→ Input for this task
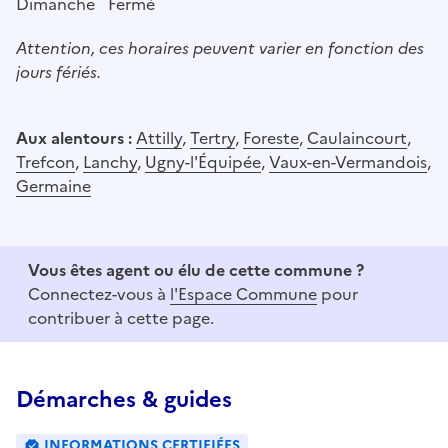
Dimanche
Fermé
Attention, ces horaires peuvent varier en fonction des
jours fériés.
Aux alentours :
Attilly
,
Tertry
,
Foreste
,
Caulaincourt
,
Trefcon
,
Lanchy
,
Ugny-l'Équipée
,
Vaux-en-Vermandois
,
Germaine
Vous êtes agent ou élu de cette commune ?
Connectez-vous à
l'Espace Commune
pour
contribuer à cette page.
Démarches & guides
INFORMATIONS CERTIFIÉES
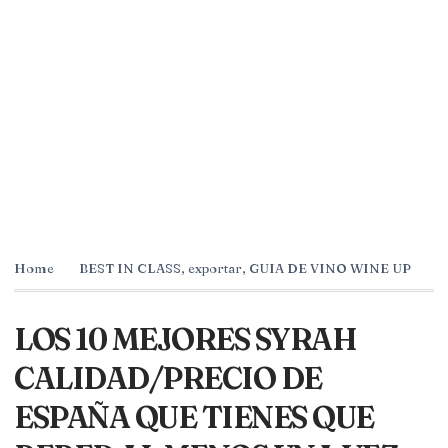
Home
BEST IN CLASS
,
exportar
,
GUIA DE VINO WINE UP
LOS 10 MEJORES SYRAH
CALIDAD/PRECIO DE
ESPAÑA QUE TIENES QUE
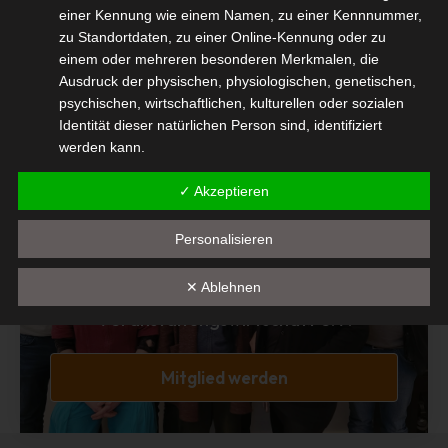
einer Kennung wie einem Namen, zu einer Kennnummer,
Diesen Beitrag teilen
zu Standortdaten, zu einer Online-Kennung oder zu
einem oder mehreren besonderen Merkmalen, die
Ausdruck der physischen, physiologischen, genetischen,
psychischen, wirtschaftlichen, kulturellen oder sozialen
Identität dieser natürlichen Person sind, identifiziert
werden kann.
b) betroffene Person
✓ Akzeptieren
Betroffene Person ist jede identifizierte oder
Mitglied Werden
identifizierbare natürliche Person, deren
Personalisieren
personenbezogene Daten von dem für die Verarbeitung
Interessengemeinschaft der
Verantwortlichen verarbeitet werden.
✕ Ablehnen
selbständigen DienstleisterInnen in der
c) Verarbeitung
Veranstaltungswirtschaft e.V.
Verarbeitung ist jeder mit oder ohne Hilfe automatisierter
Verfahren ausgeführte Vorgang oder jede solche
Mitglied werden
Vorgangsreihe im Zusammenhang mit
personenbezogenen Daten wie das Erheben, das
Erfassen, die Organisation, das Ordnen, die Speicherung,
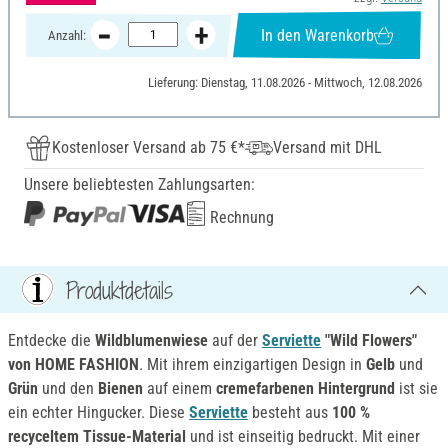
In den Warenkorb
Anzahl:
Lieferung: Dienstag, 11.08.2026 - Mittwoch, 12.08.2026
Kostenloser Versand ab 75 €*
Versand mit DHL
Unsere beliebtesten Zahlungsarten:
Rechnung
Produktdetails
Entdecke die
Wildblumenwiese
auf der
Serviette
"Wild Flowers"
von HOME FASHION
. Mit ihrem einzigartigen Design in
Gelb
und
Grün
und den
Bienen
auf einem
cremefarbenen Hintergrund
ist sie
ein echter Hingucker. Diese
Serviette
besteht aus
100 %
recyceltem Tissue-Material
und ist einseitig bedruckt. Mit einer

→ Exercise brief
Every line above that holds the word "cette" is to be found and copied.

→ Task output
Vous êtes agent ou élu de cette commune ?
contribuer à cette page.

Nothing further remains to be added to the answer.